Your Divided Company–Oh, You Think You’re United? (3 ways to inspire harmony)

If you hear, “Our country is divided” one more time are you ready to scream or has it all just become background noise? No matter what side of anything you are on it’s blatantly obvious our binary nature has manifested disunity on a greater scale than we’ve ever recognized before. So what about your company? Does the nation’s divide detour around your little enclave? Is your view from an ivory tower or firsthand observation in the break room? If you think all is well maybe you might want to look under the surface for “United we stand” might really be “Divided we fail!”

Political and media discourse are clearly gasoline on this fire so to imagine these conflicts of conscious and imagination haven’t permeated our workplaces is naive, and look around to see if you’re throwing kindling on the fire. Certainly there are clusters that may be insulated or like-minded in your company but even if disunity is minor, or seemingly so in your company let’s look at the potential downsides. Trust, teamwork, effort, motivation, morale, cooperation, guidance are a few of the “success essentials” that clearly take a hit when strong points of view are expressed in opposition and winners and losers replace comradery. Is there anything you can do? You bet!

3 Ways To Inspire Harmony

1) What The Leader Says & Does: Okay, it seems obvious that leadership by example is key in any organization, influencing that example downward is just as key. Unfortunately the self-recognition of this is dominated by the “does” and often overlooks the “says.” Sure, you can hoot the cliches to avoid religion and politics at work but be real, you don’t need to have screaming matches or involved debates to have positions known.

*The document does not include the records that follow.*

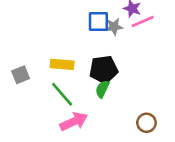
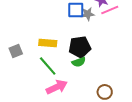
green semicircle: (102, 89) -> (79, 62), turned -136
brown circle: (146, 123) -> (105, 92), moved

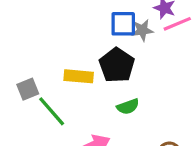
black pentagon: (80, 47) -> (117, 65), moved, turned -30
green line: (48, 66) -> (52, 111), moved

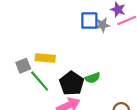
black pentagon: (117, 65) -> (72, 83), moved
yellow rectangle: (79, 76) -> (45, 58), moved

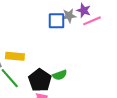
gray star: (102, 25) -> (69, 16), moved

A simple comment, a smug expression or the “joke” you think is funny that gets accommodating chuckles from intimidated subordinates can be every bit as damaging as brow beating stump speeches. Understand your power dynamic, underlings learn it’s better to be smart than heard so suppression becomes instinct. To those who can’t or won’t suppress do they become pariahs and/or champions and wear the differentiation like a badge of honor with a clique of lemmings? What does a them and us construct mean for your business? It means regardless of your social and political opinion don’t misunderstand your business power position with a moral high ground. Perhaps the best compliment a leader might get is that his/her subordinates are sure they are politically aligned–and get that reaction from both sides!

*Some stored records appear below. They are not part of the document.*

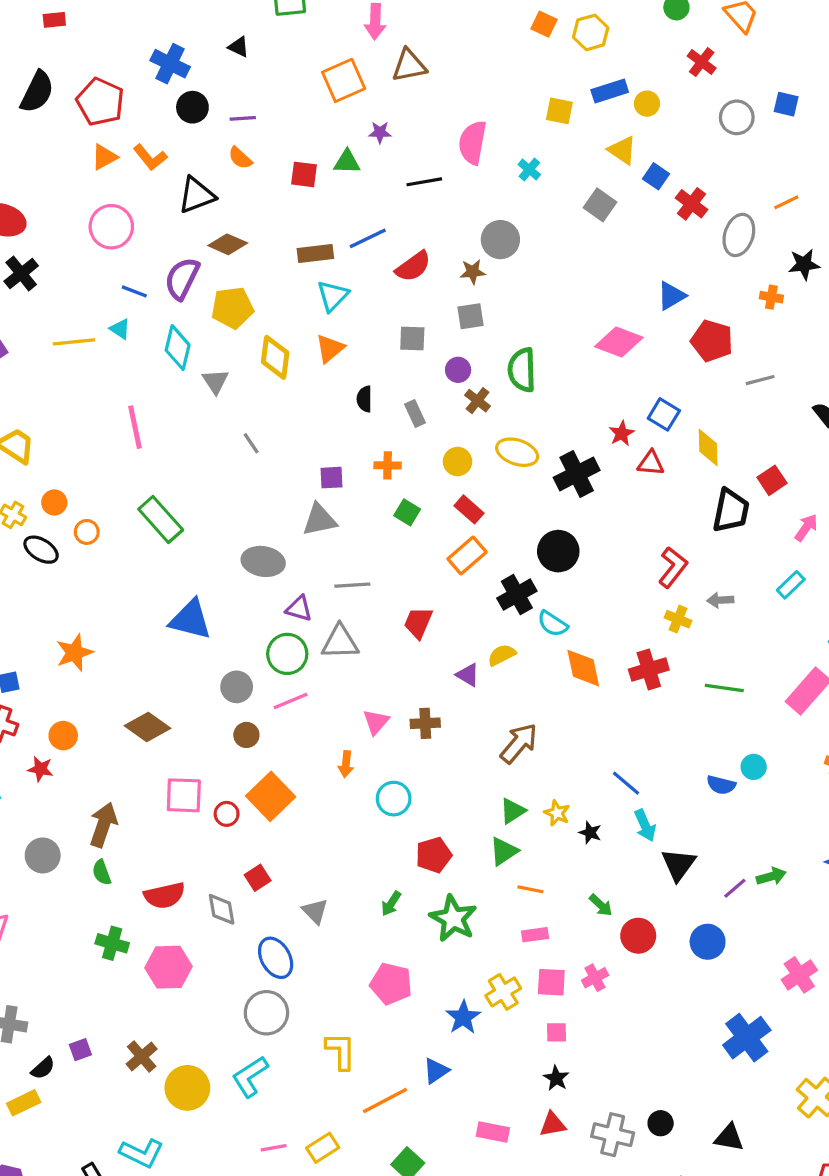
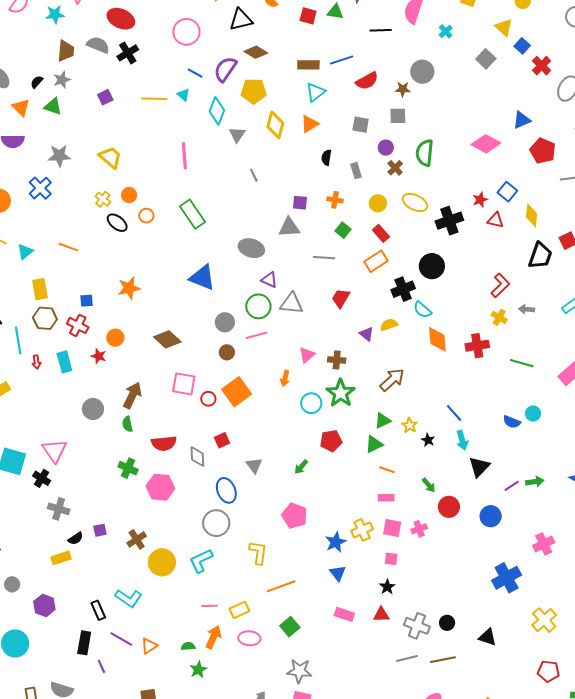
gray line: (352, 585) -> (324, 258), moved
green star: (453, 918) -> (341, 393), moved
blue triangle: (436, 1071) -> (338, 573), moved, turned -42

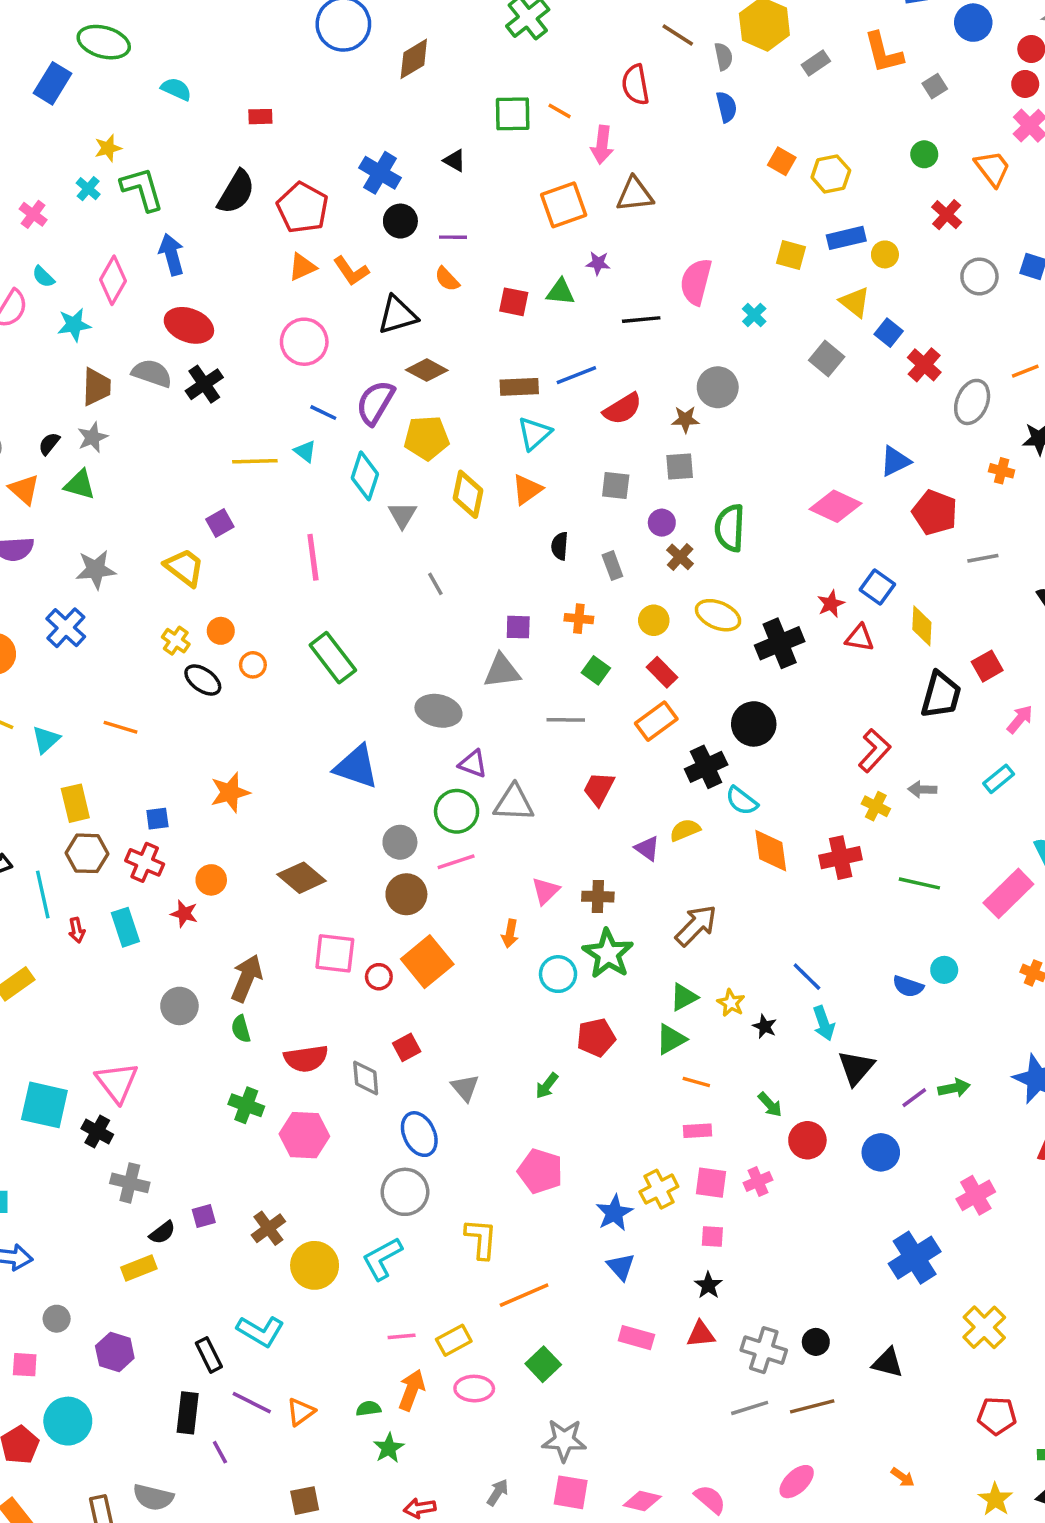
purple square: (105, 97) -> (220, 523), moved
brown circle: (227, 352) -> (406, 894), size x1.5

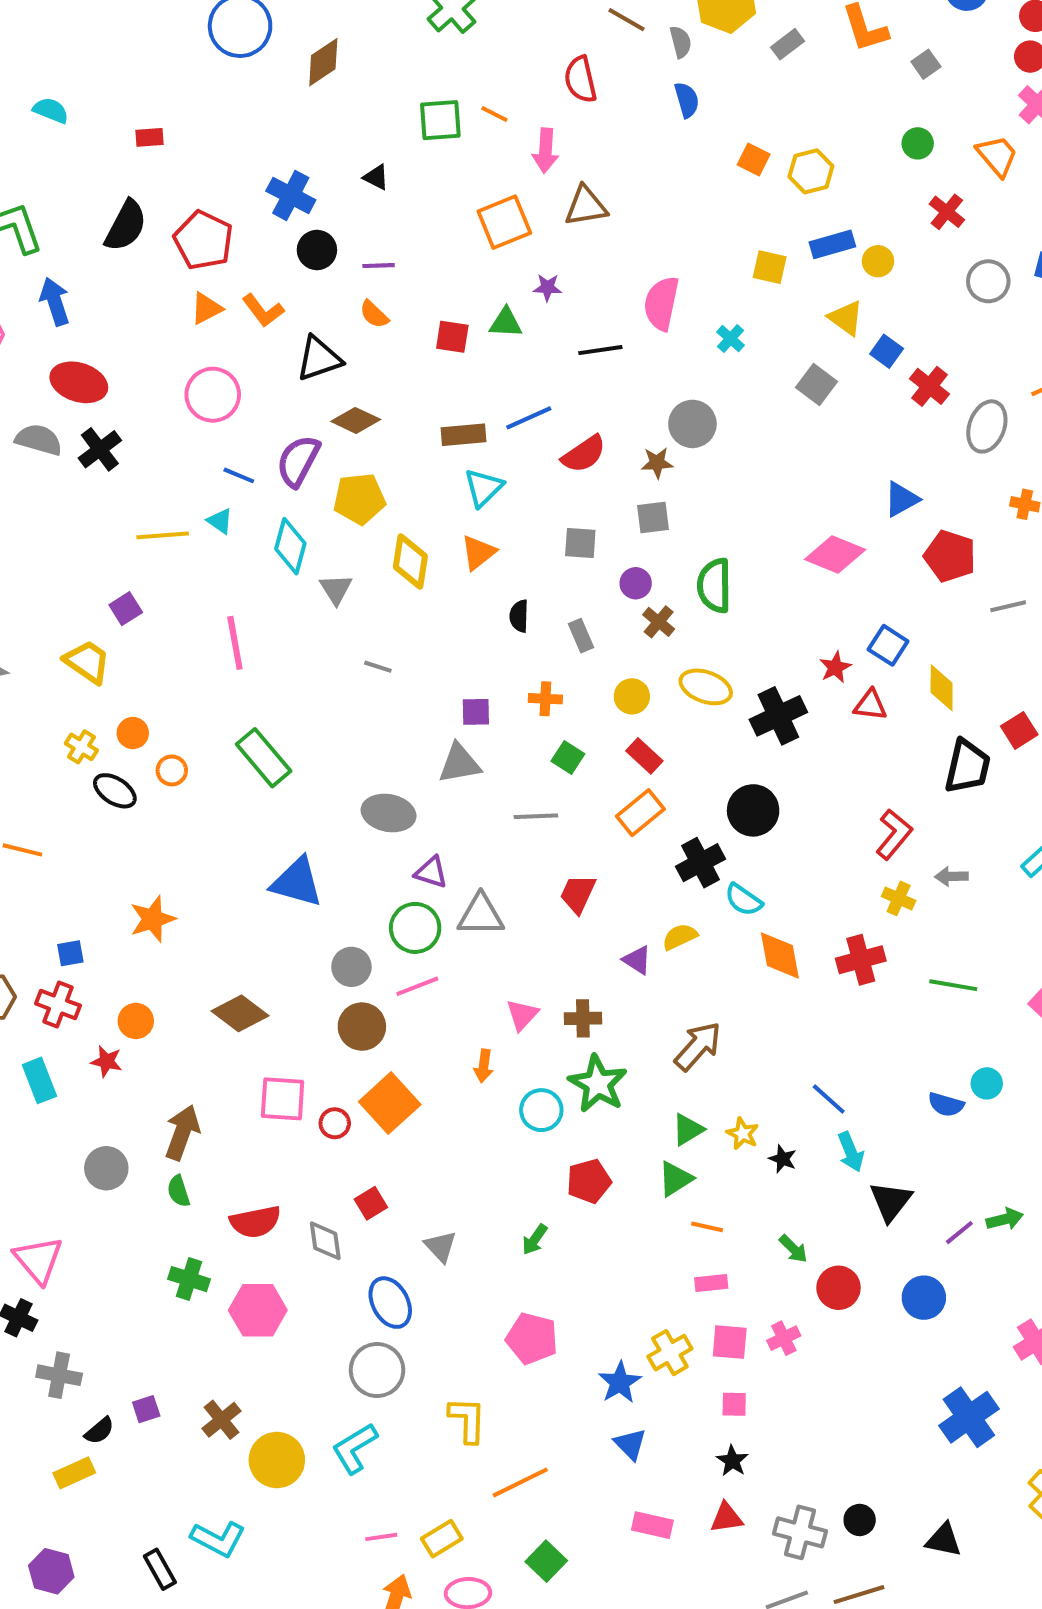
gray line: (435, 584) -> (378, 667), turned -40

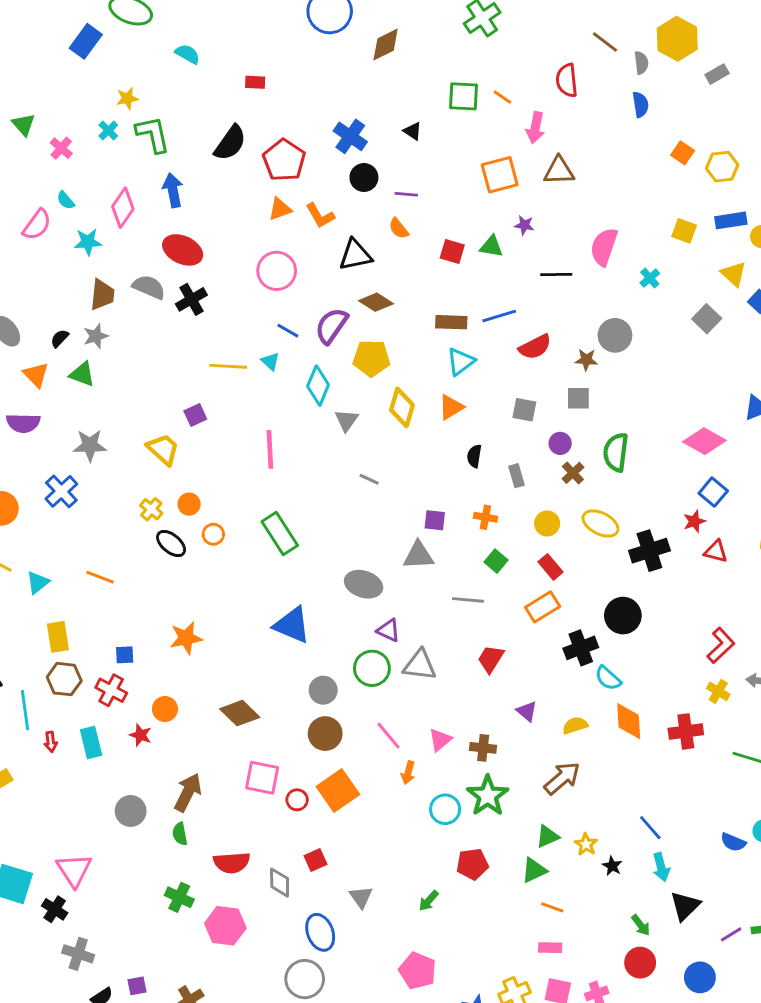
blue square: (888, 645) -> (713, 492), moved
yellow semicircle: (680, 937) -> (575, 725), moved
pink line: (417, 986) -> (389, 736), moved, turned 64
green arrow: (793, 1249) -> (641, 925), moved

2) Embracing Diversity Diversely: You can fill a library wing with diversity literature; training, value, supporting. Thing is, it’s very hard not to recognize similarity with ourselves and value it more highly than something different so there’s often history of people who “see things the right way” getting ahead (or look or act). If you are going to buy in to the value of ethnic, age, sex and experience diversity as a value to your company (if not go argue with the library wing) then you have to accept that diversity carries with it various social and political consciousness. Now if you are an organization with a united singular cause, say the ACLU or RNC then what and how diversity is valuable has a perimeter. For most business functions whether a person is red or blue won’t influence their skill or ability. It may, however, influence their perspective, their point of view and their admiration or contempt for opposing views. Recognize while you aren’t responsible for the past per se, you can’t hide from the fact that where we all is influenced by how things were and that can be a very different reality one to another.

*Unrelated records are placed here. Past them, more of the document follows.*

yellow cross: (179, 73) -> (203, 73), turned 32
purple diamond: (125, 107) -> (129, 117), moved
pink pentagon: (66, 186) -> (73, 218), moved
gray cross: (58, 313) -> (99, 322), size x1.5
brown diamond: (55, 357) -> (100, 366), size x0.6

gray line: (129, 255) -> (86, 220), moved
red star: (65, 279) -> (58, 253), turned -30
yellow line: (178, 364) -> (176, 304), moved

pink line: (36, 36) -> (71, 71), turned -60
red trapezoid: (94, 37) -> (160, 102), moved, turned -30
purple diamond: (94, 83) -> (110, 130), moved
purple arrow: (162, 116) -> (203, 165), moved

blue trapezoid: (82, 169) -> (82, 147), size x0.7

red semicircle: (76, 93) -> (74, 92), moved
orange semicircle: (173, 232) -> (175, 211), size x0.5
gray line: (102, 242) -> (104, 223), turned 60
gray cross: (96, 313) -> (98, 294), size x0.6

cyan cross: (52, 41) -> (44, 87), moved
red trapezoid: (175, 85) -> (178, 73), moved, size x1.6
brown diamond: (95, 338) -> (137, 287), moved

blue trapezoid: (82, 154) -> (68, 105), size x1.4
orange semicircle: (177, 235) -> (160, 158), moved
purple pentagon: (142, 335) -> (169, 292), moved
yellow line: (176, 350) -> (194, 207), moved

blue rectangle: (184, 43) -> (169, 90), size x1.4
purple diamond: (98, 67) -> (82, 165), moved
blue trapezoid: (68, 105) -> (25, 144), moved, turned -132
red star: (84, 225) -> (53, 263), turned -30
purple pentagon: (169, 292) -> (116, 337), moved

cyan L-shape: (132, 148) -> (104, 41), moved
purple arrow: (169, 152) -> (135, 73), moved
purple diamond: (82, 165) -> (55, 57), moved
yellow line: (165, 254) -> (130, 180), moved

In order to optimize the diversity you have, or to broaden it for profit motivation, you need only recognize that those differences exist, and have their own value. That our binary nature means there will be two sides to most stories and while one may be a majority, even an overwhelming one, that doesn’t invalidate or undervalue the other. A worker might, for example, disagree with a tax proposal compared to a business owner. If the business owner demeans the opposition he will create conflict in the opposer. Not that business owners are obligated to be wishy-washy or not have strong opinions but they can simply put their views in terms of how it benefits and has purpose, a greater good like more profit means hiring more help or growing salaries. Explaining things in a bigger picture context, without fire and brimstone, and simply acknowledging that, “I know some people don’t agree but I think this is important for our company,” is a position that is easy to respect. “Those idiots against this,” is, hmmm, a bit less so.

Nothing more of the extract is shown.